We screened a chemical library to identify agonists of RORA and tested their effects on a human hepatocellular carcinoma cell line (Huh7). C57BL/6 mice were fed a chow or high-fat diet (HFD) for 4 weeks to induce fatty liver. Mice were given hydrodynamic tail vein injections of a MIR122 antagonist (antagomiR-122) or a control antagomiR once each week for 3 weeks while still on the HFD or chow diet, or intraperitoneal injections of the RORA agonist RS-2982 or vehicle, twice each week for 3 weeks. Livers, gonad white adipose, and skeletal muscle were collected and analyzed by reverse-transcription polymerase chain reaction, histology, and immunohistochemistry. A separate group of mice were fed an atherogenic diet, with or without injections of RS-2982 for 3 weeks; livers were analyzed by immunohistochemistry, and plasma was analyzed for levels of aminotransferases. We analyzed data from liver tissues from patients with NASH included in the RNA-sequencing databases GSE33814 and GSE89632.

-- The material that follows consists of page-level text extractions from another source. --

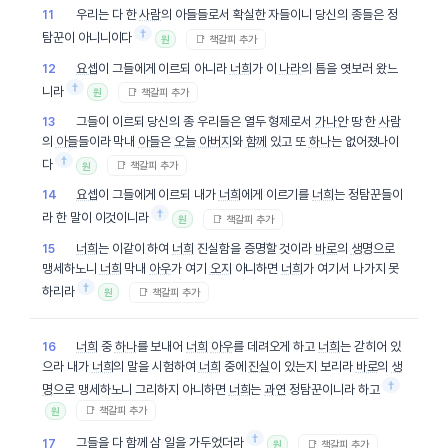
우리는 다 한
사람
의 아들들로서 확실한 자들이니 당신의 종들은 정
11
†
탐꾼이 아니니이다
📑 책갈피 추가
원
요셉
이 그들에게 이르되 아니라
너희
가 이
나라
의 틈을 엿보러 왔느
12
†
니라
📑 책갈피 추가
원
그들이 이르되 당신의 종 우리들은 열두 형제로서
가나안
땅 한
사람
13
의
아들
들이라 막내
아들
은
오늘
아버지
와
함께
있고 또
하나
는 없어졌나이
†
다
📑 책갈피 추가
원
요셉
이 그들에게 이르되 내가
너희
에게 이르기를
너희
는 정탐꾼들이
14
†
라 한 말이 이것이니라
📑 책갈피 추가
원
너희
는 이같이 하여
너희
진실함을 증명할 것이라
바로
의
생명
으로
15
맹세하노니
너희
막내
아우
가 여기
오지
아니하면
너희
가 여기서 나가지 못
†
하리라
📑 책갈피 추가
원
너희
중
하나
를 보내어
너희
아우
를 데려오게 하고
너희
는 갇히어 있
16
으라 내가
너희
의 말을 시험하여
너희
중에
진실
이 있는지 보리라
바로
의
생
†
명
으로 맹세하노니 그리하지 아니하면
너희
는
과연
정탐꾼이니라 하고
📑 책갈피 추가
원
†
그들을 다
함께
삼 일을 가두었더라
17
📑 책갈피 추가
원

Injection of mice with antagomiR-122 significantly reduced levels of MIR122 in plasma, liver, and white adipose tissue; in mice on an HFD, antagomiR-122 injections increased fat droplets and total triglyceride content in liver and reduced β-oxidation and energy expenditure, resulting in significantly more weight gain than in mice given the control microRNA. We identified RS-2982 as an agonist of RORA and found it to increase expression of MIR122 promoter activity in Huh7 cells. In mice fed an HFD or atherogenic diet, injections of RS-2982 increased hepatic levels of MIR122 precursors and reduced hepatic synthesis of triglycerides by reducing expression of biosynthesis enzymes. In these mice, RS-2982 significantly reduced hepatic lipotoxicity, reduced liver fibrosis, increased insulin resistance, and reduced body weight compared with mice injected with vehicle. Patients who underwent cardiovascular surgery had increased levels of plasma MIR122 compared to its levels before surgery; increased expression of plasma MIR122 was associated with increased levels of plasma free fatty acids and levels of RORA.
We identified the compound RS-2982 as an agonist of RORA that increases expression of MIR122 in cell lines and livers of mice. Mice fed an HFD or atherogenic diet given injections of RS-2982 had reduced hepatic lipotoxicity, liver fibrosis, and body weight compared with mice given the vehicle. Agonists of RORA might be developed for treatment of NASH.